Description of the task:
List every line below containing "owned".
- Opening Delimiter -
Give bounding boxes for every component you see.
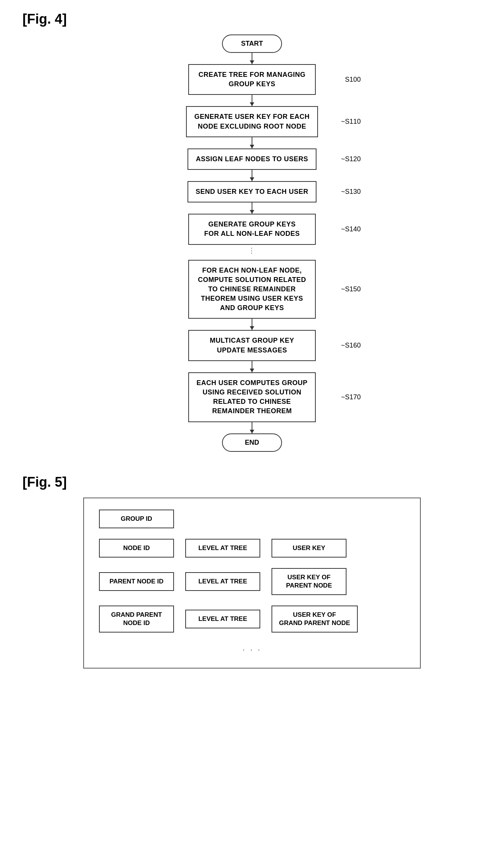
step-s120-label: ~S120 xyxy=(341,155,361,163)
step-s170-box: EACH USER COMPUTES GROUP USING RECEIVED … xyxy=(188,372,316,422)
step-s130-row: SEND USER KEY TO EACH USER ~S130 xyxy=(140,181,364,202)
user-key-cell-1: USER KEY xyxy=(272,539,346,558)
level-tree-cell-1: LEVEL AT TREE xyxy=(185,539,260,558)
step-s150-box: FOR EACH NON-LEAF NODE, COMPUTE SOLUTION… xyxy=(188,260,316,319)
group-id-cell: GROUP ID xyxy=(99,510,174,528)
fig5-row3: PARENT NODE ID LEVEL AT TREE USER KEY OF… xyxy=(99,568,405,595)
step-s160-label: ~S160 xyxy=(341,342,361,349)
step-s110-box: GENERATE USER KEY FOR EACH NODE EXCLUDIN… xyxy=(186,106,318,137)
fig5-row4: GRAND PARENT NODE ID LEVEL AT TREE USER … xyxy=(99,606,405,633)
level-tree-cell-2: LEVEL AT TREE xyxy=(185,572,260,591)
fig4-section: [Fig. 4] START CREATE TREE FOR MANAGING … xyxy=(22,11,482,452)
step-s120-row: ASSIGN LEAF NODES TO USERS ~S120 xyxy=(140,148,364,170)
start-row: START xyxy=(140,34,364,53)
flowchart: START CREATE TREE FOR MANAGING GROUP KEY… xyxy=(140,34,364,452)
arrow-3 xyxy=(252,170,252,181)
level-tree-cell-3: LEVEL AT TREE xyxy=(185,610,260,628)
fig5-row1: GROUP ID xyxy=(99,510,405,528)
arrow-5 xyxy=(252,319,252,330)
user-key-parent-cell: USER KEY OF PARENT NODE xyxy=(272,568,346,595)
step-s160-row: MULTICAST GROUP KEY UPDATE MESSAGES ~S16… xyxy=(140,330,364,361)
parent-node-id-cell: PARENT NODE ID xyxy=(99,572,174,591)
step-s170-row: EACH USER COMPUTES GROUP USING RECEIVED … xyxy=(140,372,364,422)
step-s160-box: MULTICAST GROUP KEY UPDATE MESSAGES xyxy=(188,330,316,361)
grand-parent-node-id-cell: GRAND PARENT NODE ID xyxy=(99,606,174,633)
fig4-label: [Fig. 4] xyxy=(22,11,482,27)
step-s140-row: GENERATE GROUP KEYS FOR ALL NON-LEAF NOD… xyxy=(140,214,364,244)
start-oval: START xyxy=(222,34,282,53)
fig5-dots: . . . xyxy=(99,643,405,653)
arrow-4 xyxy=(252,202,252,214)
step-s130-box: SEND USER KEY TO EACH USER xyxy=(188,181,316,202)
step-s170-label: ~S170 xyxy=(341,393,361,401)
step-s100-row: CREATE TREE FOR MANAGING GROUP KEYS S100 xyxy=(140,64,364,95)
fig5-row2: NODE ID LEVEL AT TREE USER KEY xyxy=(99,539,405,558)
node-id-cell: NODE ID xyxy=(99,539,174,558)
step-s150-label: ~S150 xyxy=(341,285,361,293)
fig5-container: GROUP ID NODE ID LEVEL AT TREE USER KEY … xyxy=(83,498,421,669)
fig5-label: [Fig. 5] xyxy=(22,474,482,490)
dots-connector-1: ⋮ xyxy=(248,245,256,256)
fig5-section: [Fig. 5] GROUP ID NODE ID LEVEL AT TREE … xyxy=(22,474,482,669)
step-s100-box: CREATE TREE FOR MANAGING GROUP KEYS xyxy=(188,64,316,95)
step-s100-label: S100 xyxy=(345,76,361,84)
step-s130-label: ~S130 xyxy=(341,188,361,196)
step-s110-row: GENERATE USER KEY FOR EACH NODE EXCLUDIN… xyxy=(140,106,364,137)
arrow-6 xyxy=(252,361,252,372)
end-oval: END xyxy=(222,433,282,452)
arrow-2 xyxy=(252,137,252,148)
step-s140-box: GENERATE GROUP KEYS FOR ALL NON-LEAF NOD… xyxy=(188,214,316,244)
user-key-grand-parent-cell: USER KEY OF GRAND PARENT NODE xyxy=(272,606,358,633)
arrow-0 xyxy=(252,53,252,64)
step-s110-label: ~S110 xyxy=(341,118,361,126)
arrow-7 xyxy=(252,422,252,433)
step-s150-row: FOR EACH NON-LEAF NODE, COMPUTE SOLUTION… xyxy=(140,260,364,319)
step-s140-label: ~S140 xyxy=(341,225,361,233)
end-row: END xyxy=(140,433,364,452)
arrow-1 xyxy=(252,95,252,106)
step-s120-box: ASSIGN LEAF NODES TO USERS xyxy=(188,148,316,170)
- Closing Delimiter -
- Opening Delimiter -
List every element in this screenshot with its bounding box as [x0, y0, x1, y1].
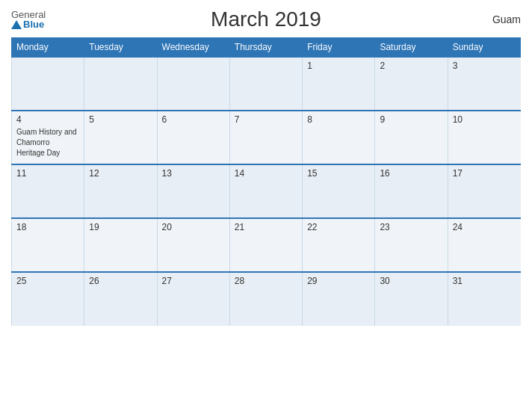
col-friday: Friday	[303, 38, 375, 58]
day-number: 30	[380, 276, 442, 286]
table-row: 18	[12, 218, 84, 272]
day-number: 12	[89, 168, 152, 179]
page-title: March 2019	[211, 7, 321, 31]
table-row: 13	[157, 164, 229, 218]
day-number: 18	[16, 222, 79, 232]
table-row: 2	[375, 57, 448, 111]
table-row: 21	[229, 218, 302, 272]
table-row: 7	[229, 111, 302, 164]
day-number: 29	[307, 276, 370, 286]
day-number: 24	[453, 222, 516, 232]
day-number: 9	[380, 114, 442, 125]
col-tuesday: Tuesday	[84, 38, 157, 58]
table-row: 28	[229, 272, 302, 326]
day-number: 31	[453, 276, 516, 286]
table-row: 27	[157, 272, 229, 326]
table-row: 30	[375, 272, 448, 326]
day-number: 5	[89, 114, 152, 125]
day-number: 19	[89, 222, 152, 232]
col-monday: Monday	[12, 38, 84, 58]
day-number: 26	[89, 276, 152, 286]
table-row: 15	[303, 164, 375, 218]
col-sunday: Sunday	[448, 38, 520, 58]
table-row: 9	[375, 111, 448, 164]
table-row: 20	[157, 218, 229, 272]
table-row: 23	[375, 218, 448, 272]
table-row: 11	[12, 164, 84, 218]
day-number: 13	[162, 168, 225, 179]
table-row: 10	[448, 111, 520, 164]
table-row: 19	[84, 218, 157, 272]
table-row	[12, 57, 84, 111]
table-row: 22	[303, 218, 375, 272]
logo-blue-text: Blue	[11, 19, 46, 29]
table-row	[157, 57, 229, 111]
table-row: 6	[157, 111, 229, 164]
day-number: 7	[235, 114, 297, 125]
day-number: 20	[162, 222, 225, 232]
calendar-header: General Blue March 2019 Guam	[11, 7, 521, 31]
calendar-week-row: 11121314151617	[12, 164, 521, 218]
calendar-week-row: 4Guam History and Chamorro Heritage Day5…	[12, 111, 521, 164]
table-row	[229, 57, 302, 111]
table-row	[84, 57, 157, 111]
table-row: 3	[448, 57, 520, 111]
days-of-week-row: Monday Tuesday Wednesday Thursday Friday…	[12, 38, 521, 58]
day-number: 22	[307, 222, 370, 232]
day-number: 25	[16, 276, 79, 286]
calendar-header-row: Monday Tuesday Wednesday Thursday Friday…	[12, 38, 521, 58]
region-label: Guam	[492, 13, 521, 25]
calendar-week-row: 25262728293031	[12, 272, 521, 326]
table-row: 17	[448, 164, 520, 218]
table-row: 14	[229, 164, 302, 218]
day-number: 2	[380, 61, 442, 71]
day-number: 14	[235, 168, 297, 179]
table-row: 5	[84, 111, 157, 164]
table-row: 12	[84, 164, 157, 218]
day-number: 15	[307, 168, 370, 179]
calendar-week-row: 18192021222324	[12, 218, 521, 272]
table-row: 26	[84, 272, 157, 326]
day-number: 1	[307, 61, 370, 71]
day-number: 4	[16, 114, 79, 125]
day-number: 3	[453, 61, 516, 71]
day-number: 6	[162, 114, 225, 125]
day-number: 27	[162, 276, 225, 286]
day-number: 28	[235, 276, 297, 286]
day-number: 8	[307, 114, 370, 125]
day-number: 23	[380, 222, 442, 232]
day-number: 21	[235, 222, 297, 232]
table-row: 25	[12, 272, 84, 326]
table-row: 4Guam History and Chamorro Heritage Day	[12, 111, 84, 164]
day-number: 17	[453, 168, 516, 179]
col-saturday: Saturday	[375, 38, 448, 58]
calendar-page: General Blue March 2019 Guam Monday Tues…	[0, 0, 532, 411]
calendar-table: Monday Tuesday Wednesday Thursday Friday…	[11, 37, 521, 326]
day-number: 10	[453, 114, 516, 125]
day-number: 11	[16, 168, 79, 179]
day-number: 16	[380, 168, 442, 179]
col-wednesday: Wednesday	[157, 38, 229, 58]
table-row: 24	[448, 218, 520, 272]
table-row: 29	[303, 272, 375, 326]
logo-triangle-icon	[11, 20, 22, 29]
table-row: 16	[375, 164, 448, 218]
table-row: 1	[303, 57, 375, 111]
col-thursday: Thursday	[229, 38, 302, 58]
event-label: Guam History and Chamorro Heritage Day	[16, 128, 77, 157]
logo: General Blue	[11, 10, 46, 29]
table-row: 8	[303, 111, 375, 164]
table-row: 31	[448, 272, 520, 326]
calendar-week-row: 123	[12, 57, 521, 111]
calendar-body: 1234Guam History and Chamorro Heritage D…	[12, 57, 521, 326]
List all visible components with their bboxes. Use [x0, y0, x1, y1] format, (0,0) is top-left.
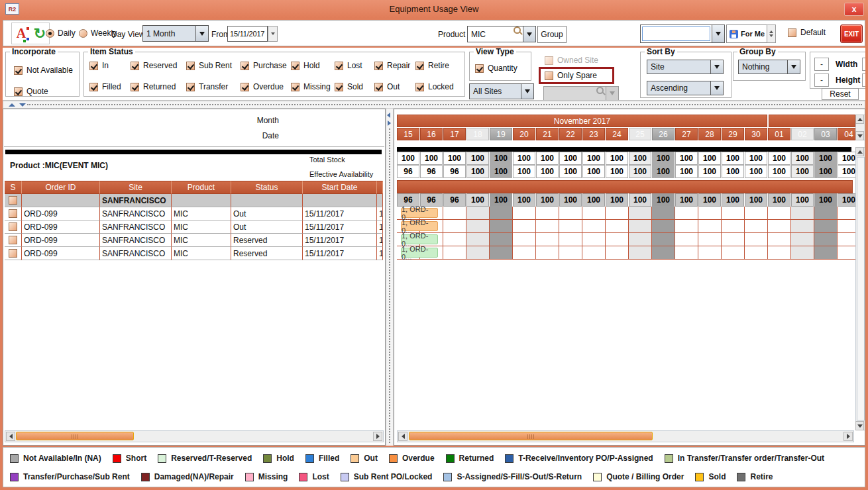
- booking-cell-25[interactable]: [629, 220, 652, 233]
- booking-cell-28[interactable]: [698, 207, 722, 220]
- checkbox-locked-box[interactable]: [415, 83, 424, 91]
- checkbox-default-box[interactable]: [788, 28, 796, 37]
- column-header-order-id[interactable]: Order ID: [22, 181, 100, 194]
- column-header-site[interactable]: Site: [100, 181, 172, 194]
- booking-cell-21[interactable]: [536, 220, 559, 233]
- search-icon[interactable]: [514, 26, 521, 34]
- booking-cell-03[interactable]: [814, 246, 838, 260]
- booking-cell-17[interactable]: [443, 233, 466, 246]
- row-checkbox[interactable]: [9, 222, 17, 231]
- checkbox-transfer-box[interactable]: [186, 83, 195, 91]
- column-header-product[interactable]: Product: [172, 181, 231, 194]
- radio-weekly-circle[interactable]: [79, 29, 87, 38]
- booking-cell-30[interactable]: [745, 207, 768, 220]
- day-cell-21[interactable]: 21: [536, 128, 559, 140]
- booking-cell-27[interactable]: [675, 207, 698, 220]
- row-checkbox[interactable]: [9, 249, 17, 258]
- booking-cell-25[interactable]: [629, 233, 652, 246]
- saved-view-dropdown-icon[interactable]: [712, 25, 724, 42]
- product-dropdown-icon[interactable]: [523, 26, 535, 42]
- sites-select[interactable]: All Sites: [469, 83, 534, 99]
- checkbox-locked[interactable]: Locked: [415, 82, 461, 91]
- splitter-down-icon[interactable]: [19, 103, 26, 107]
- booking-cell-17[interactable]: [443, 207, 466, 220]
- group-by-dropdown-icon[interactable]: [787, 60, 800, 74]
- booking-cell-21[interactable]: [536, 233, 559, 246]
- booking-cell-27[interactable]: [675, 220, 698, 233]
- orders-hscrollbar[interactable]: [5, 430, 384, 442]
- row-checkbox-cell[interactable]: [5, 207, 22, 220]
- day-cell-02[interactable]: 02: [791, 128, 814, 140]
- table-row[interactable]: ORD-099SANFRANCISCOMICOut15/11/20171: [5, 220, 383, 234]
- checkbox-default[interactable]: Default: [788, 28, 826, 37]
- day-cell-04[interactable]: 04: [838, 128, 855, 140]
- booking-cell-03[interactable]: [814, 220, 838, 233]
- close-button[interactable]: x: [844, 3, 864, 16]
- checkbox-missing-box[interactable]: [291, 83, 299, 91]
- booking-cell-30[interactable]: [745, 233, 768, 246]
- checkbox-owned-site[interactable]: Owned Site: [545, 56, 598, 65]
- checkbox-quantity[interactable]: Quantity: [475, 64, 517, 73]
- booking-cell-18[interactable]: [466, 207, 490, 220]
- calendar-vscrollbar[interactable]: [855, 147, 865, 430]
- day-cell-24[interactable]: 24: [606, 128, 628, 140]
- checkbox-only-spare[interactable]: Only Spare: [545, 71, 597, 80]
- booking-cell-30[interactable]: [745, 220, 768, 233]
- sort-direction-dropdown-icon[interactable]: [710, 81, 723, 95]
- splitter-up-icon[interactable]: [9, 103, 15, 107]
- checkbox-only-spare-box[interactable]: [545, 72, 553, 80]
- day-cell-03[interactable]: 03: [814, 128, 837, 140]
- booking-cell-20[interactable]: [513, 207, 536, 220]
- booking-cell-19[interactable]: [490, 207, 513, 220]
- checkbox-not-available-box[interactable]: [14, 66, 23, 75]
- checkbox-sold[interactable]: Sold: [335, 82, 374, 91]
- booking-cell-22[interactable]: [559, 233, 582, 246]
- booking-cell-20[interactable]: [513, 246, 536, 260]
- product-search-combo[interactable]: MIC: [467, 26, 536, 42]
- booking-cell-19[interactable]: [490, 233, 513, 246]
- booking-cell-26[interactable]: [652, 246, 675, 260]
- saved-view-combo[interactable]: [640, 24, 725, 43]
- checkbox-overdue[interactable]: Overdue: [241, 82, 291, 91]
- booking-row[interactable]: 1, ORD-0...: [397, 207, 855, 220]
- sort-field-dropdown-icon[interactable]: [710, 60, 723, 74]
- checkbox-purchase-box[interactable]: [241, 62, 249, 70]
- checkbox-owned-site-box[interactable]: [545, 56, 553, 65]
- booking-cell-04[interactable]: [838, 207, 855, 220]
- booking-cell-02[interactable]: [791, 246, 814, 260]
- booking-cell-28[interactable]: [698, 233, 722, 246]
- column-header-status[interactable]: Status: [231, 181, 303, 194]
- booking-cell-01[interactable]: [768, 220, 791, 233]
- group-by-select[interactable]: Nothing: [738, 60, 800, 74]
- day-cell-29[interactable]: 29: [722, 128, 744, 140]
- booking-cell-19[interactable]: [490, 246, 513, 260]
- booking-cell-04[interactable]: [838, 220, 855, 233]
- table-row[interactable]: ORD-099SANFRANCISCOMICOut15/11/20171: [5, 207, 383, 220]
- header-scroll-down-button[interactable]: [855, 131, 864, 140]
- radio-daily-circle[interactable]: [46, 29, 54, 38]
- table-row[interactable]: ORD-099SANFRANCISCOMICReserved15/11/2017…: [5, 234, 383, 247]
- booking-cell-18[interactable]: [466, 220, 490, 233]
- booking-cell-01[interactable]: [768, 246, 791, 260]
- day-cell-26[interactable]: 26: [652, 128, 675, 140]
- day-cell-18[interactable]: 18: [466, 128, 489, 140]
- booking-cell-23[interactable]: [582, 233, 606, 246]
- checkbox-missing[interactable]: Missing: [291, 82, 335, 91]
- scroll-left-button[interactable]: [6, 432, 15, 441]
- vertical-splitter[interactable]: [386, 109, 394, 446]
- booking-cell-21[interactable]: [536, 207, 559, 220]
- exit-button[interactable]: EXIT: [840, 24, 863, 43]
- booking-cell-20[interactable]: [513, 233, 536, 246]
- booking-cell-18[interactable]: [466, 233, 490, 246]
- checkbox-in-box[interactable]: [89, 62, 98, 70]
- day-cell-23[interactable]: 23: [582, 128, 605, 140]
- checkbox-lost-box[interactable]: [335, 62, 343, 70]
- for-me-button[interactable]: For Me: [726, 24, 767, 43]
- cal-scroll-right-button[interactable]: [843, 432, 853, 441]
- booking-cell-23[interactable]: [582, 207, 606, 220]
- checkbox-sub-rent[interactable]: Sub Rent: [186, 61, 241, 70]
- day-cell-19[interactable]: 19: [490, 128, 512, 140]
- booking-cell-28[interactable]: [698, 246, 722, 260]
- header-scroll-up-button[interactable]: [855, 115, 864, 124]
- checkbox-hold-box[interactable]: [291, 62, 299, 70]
- Closing Delimiter -
Response:
- checkbox-owned-site[interactable]: Owned Site: [545, 56, 598, 65]
- checkbox-owned-site-box[interactable]: [545, 56, 553, 65]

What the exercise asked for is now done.